Le Dahlia noir

2006

Genre : Film noir

(The Black Dahlia). Avec : Josh Hartnett (Dwight "Bucky" Bleichert), Aaron Eckhart (Leland "Lee" Blanchard), Scarlett Johansson (Kay Lake), Hilary Swank (Madeleine Linscott), Mia Kirshner (Elizabeth "Betty" Short), Mike Starr (Russ Millard), Patrick Fischler ( Ellis Loew, le procureur adjoint), Fiona Shaw (Ramona Linscott), Rachel Miner (Martha Linscott), James Otis (Dolph Bleichert), John Kavanagh (Emmet Linscott), Richard Brake (Bobby DeWitt), Anthony Russell (Morrie Friedman), Jemima Rooper (Lorna Mertz), John Solari (Baxter Fitch), William Finley (George "Georgie" Tilden), Rose McGowan (Sheryl Saddon), Pepe Serna (Dos Santos). 2h01

Los Angeles, 1946. Bucky se prépare avant un match de boxe. Il se souvient. Quelque temps plus tôt, une bataille rangée où marins et zazous s'affrontent sous l'œil goguenard de la police. Lee, pour tirer un parti médiatique de cette affaire, arrête Dos Santos, un petit gangster, avec l'aide de Bucky qu'il avait déjà repéré comme boxeur.

L'intention de Lee est de faire organiser par ses supérieurs un match de boxe qui suscitera un engouement pour la police capable de lever des fonds pour améliorer le financement de celle-ci. Fonds qui seront encore plus sûrement levés en truquant le match. La police, Bucky et Lee misent donc sur Lee et celui-ci remporte le match. Bucky perd ses dents mais peut payer ses dettes, faire soigner son père débile et entrer comme inspecteur dans la prestigieuse section des "mandats" sous l'ovation de ses collègues.

C'est aussi pour lui l'occasion de rentrer dans l'intimité du couple de Lee et Kay. Ils déjeunent ensemble, vont au cinéma ou aux matchs de boxe et fêtent le nouvel an 1947.

Bucky s'aperçoit bientôt que Lee est déstabilisé en apprenant que Bobby de Witt, un petit truand, sortira bientôt de prison. Il est cependant pris par une affaire qui lui tient à cœur : coincer Nash, un gangster qui tabasse les veilles et viole les jeunes noires.

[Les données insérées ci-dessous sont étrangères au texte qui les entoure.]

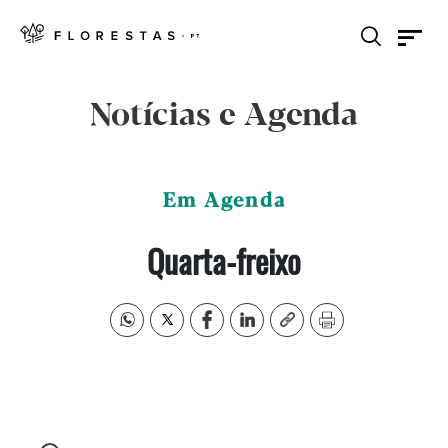
Notícias e Agenda
Em Agenda
Quarta-freixo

Alors qu'il planque avec Lee, celui-ci lui sauve la vie en le poussant au moment où la balle d'un gangster allait l'atteindre. Lee abat ce dernier, Baxter Fitch, qu'il avait déjà arrêté, et quatre autres truands. C'est alors que l'on découvre, juste derrière la planque, un meurtre horrible. Une starlette, Elizabeth Short, a été découverte atrocement mutilée, coupée en deux, éviscérée et défigurée par une entaille sanglante entre les deux oreilles.

Ce meurtre bouleverse Lee qui oblige Bucky à abandonner leur enquête sur Nash pour reprendre celle-ci. La police approuve cette attitude car toute la presse parle du meurtre du Dahlia noir (référence au Dahlia bleu qui vient de sortir et aux habits noirs que portait toujours la défunte) et compte sur ses meilleurs policiers pour la résoudre rapidement.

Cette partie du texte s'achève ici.